In this configuration, with NSX-V logical switches, my nested environments continued to work just fine, so long as I remembered to set the security options on any newly-created logical switch port groups to Accept.  So I just ran with it.

Fast forward to a couple of weeks ago. I ripped NSX-V off of the physical environment, and rebuilt it with NSX-T. That’s another adventure. Anyway, MAC Learning switching profiles are the option – there’s no editable dvPortGroup for NSX-T logical switches. So I had to figure this one out.

As you may know, when you install ESXi, it takes the MAC address of vmnic0 and assigns it to vmk0. Normally, that’s not a big deal. But when you enable MAC Learning, something goofy happens and Ethernet frames don’t get forwarded from vmnic0 all the way up to vmk0. So, here’s what I did to work around that little challenge.

I set the /Net/FollowHardwareMac flag in esxfg-advcfg to 1, from the default 0 (https://kb.vmware.com/s/article/1031111). After a reboot, this didn’t change the MAC address of vmk0, as the purpose of the FollowHardwareMac setting is to define whether the VMkernel MAC address should change when the underlying vmnic is replaced.  I didn’t replace the vmnic, so nothing should have changed.  This is not a necessary change, but I wanted to try it for completeness sake.  However, this is also useful if you install ESXi to a USB stick, and then move that USB stick to a different physical host, or clone your ESXi VM.

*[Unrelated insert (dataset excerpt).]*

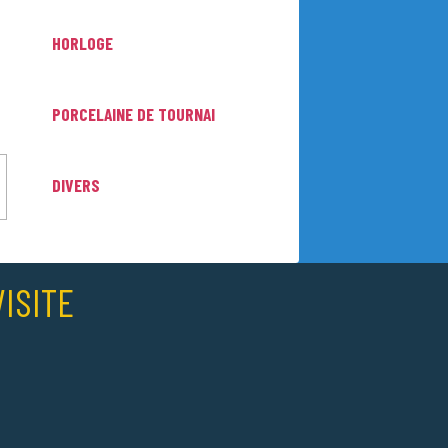
HORLOGE
PORCELAINE DE TOURNAI
DIVERS
ISITE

So I had to wipe out and recreate vmk0 from each of my hosts. I was a bit concerned about this, as my VMkernel ports were on a distributed switch. The only gotcha there is that you have to specify the dvPort ID for both deleting AND creating the new VMkernel port with esxcfg-vmknic.  That’s easily identified with esxcfg-vswitch -l.

And now, that nested environment works again. On an NSX-T logical switch.

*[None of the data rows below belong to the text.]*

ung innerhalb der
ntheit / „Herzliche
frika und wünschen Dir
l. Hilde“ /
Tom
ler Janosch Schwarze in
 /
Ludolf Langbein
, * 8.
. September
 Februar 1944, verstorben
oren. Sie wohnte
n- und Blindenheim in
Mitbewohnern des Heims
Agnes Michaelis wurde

Hopefully, those of you with home labs won’t have to spin your wheels so much if you run into this.

Lab Network

So I’ve had a few questions about the network in my lab, since I’m teaching almost nothing but NSX these days.  So let’s talk about it for a bit.

My network is purposefully simple.  And I’ve just rebuilt pretty much everything, so it seems like a good time to document it.

At the edge of my network is a Ubiquiti Networks EdgeRouter Lite (ERL).  It deals with all of my routing inside the network, as well as routing to the outside world.  It’s a 3 interface device – one to the outside world (cable modem), one to my default VLAN and home network, and the third interface is carved into a bunch of sub-interfaces for my VLANs in the lab.

The two internal-facing interfaces are attached to a Cisco SG300-20 that I could also use for routing, but I chose to let the router deal with that.  This is where I have several VLANs set up for my different environments, and that’s all I’ve done with the Cisco switch – no IGMP Snooping, no routing, just VLANs:

  • Local Management – this is where all of my common stuff lives – the vCenter for my physical hosts, vROps, Log Insight, etc
  • Production Management – this is where my GA-versioned vESXi hosts live, along with their relevant supporting pieces – vCenter, NSX Manager, etc
  • Production NSX Control – I set this up simply to have a dedicated network for my NSX 6.1 Controllers.  These could just as easily gone into my Production Management VLAN
  • Production NSX Transport – this is here to simulate a dedicated VXLAN transport network.  Currently, this is superfluous, as NSX 6.0/6.1 VTEPs don’t deal well with VLAN tagging in a nested environment.  Not sure what that’s all about, <sarcasm>I must be running in an unsupported config </sarcasm>
  • Production Management Branch – this network provides a simulation of a remote site
  • Production NSX Transport Branch – again, simulation of a remote site, but much like the Production NSX Transport, this one’s completely superfluous at the moment.
  • I’ve got a matching set of VLANs for my non-GA environment, so that I can have a stable and unstable environments and maintain some level of isolation.  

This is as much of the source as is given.